Can this even be called a theory in the proper sense of the word? I have a hard tme wth this, especially the notion that anyone believes it whereas I have yet to see a single shred of fact or evidence backing it up. Is there ANYTHING to this "theory"?
It only becomes a theory if you think you can get some measurable consequences out of it, which doesn't seem to be the case.
In any event, nobody really takes many-worlds seriously any more, much as nobody really takes the idea that Schrodinger's Cat is really in a macroscopic superposition of states seriously any more. (And for similar reasons: The wavefunction collapses into some definite state as soon as it makes any possibly discernible macroscopic difference. In the case of the cat, the detector counts as an observer so the atom never gets to be in a superposition of states in the first place.)

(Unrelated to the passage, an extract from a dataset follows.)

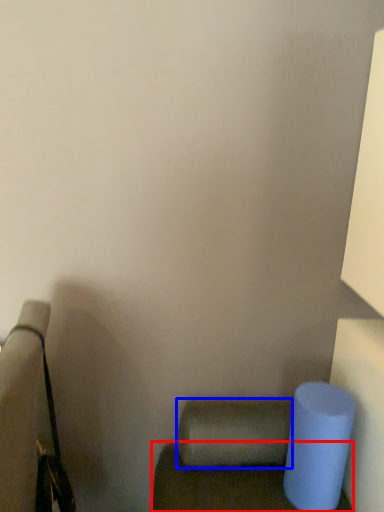 Question: Which of the following is the closest to the observer, furniture (highlighted by a red box) or toilet paper (highlighted by a blue box)?

Choices:
 (A) furniture
 (B) toilet paper

Answer: (A)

Quote from: tnu on December 02, 2014, 12:48:13 PM
Can this even be called a theory in the proper sense of the word? I have a hard tme wth this, especially the notion that anyone believes it whereas I have yet to see a single shred of fact or evidence backing it up. Is there ANYTHING to this "theory"?
Here's an excellent argument for it: http://lesswrong.com/lw/q8/many_worlds_one_best_guess/
There's also a follow-up: http://lesswrong.com/lw/qz/living_in_many_worlds/
Quote from: evensgrey on December 02, 2014, 02:16:12 PMIn any event, nobody really takes many-worlds seriously any more,
Bullshit. In fact, none other than Sean Carroll has said that it's "probably correct." http://www.preposterousuniverse.com/blog/2014/06/30/why-the-many-worlds-formulation-of-quantum-mechanics-is-probably-correct/
well, the ancients believed in a parallel world called "3abqar", inhabited by invisible beings made of pure energy.